Data supplied:
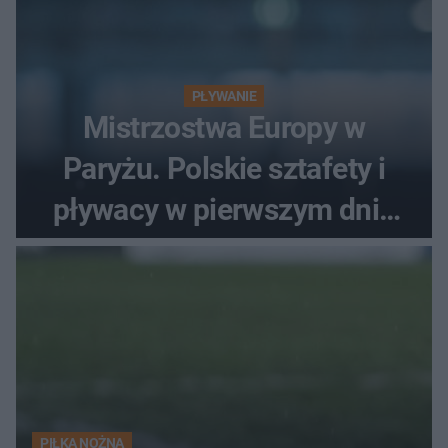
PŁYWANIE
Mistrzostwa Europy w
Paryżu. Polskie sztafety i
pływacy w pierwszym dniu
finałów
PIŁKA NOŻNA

==

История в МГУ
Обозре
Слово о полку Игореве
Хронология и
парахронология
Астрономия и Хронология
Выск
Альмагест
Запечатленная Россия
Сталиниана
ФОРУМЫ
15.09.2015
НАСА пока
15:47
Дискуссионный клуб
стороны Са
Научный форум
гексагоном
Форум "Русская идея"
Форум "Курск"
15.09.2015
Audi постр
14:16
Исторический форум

...

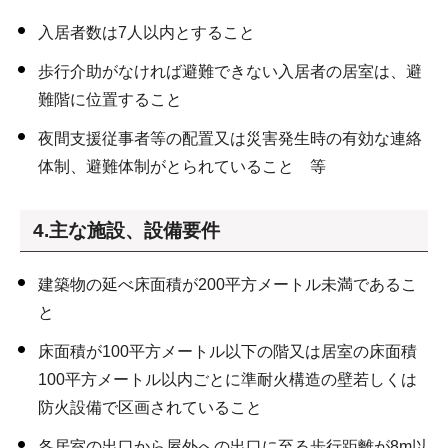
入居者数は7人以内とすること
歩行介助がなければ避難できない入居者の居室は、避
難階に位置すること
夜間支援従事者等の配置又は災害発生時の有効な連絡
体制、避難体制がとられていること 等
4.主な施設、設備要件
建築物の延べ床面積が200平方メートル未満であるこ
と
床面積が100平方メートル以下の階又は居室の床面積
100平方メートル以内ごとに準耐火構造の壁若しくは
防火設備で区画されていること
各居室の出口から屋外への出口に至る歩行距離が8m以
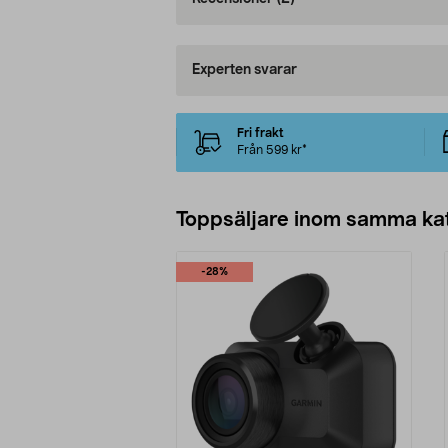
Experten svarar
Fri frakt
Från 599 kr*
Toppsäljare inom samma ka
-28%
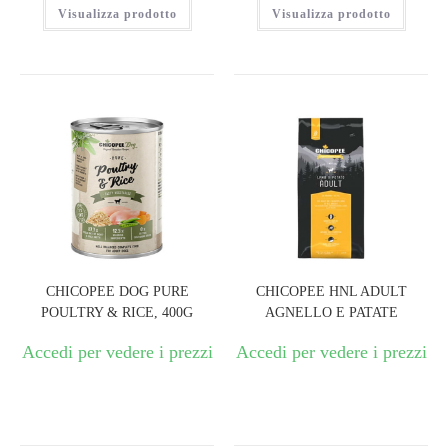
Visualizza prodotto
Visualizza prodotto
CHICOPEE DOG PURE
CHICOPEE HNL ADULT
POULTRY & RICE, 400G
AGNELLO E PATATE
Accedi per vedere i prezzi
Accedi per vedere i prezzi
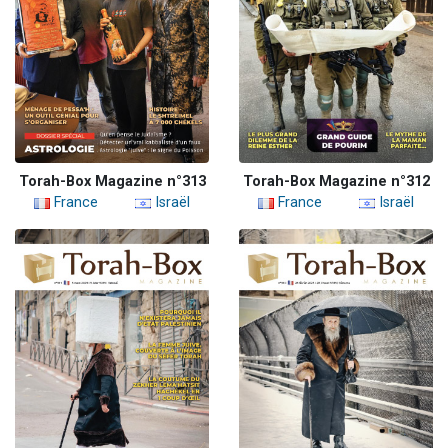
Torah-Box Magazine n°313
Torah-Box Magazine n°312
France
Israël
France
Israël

Task statement: Please count the lines of the entries above that include "CHICOPEE" and give only the total.

Task response: 2